We first heard about it almost two years ago as Superheroes: A Never-Ending Battle debuted at the 2011 New York Comic Con. But what we saw then focused only on the years 1938 to 1954. On October 15th 2013, PBS will be running the full documentary over a three hour block (8pm to 10pm) that they are calling “Superhero Night”.
The documentary is broken into three parts (including the one shown at the convention) and is narrated by Liev Schrieber (X-Men Origins: Wolverine, Ray Donovan) and is produced/directed by Michael Kantor (Broadway: The American Musical; Make ‘Em Laugh: The Funny Business Of America) and includes interviews from interviews from Stan Lee; actors Adam West (Batman) and Lynda Carter (Wonder Woman); Geoff Johns (Chief Creative Officer, DC Comics), Jeph Loeb (Head of Television for Marvel Entertainment); Pulitzer Prize-winning author Michael Chabon (The Amazing Adventures of Kavalier & Clay) and cartoonist/author Jules Feiffer (the long-running strip Feiffer), as well as appearances by the late comic book icons Joe Simon (co-creator of Captain America) and Jerry Robinson (who helped create the Joker).
The show is broken into three one-hour segments covering different eras of comics and are described as follows:
PART ONE, 8 PM: Truth, Justice, and the American Way (1938-1958)
During the Depression, the popularity of dozens of superhero characters opens the door for a new generation of artists and writers. World War II creates a patriotic fervor for star-spangled adventurers to represent the American spirit at war and on the home front, but in the 1950s, superheroes are caught in the fire of government scrutiny and regulation.
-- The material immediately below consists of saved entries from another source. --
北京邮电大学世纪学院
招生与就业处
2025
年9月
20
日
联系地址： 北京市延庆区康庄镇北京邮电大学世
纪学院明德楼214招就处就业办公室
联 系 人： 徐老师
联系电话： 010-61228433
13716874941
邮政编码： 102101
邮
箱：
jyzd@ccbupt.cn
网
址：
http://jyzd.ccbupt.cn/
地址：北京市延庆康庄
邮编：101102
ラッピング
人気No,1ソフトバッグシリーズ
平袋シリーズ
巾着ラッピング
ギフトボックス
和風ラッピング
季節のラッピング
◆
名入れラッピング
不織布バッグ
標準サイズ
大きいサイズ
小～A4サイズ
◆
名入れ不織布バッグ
When the thrilling Adventures of Superman is broadcast on the new medium of television, America’s first and greatest superhero leads the entire comic book industry to renewed strength.
PART TWO, 9 PM: Great Power, Great Responsibility (1959-1977)
In the 1960s, a new breed of superhero emerges in the pages of Marvel Comics, inspired by the age of atomic energy and space travel and, in turn, inspiring the pop culture and pop artists of the time. Spider-Man, the Hulk and others are the first to have “problems” with which an adult audience can identify, and contemporary social issues make their way into comic books. Black powerhouses such as the Black Panther and Luke Cage appear on the scene, and the pages of Green Lantern/Green Arrow explode with relevant storylines as comic books are forced to confront the reality of an increasingly complex world.
PART THREE, 10 PM A Hero Can Be Anyone (1978-Present)
Modern enthusiasm for superheroes has been embraced in all forms of media and by all demographics, beginning with the historic Superman movie featuring Christopher Reeve as the Man of Steel. In 1986, Batman is overhauled as The Dark Knight to reflect the nocturnal underside of his character, and Watchmen bring new sophistication to comic book narratives, illuminating a violent and politicized world. In the burgeoning new millennium, superheroes have taken over popular culture with feature films, television shows and video games complementing a new generation of web-based comics that bring superhero adventures to every corner of the world.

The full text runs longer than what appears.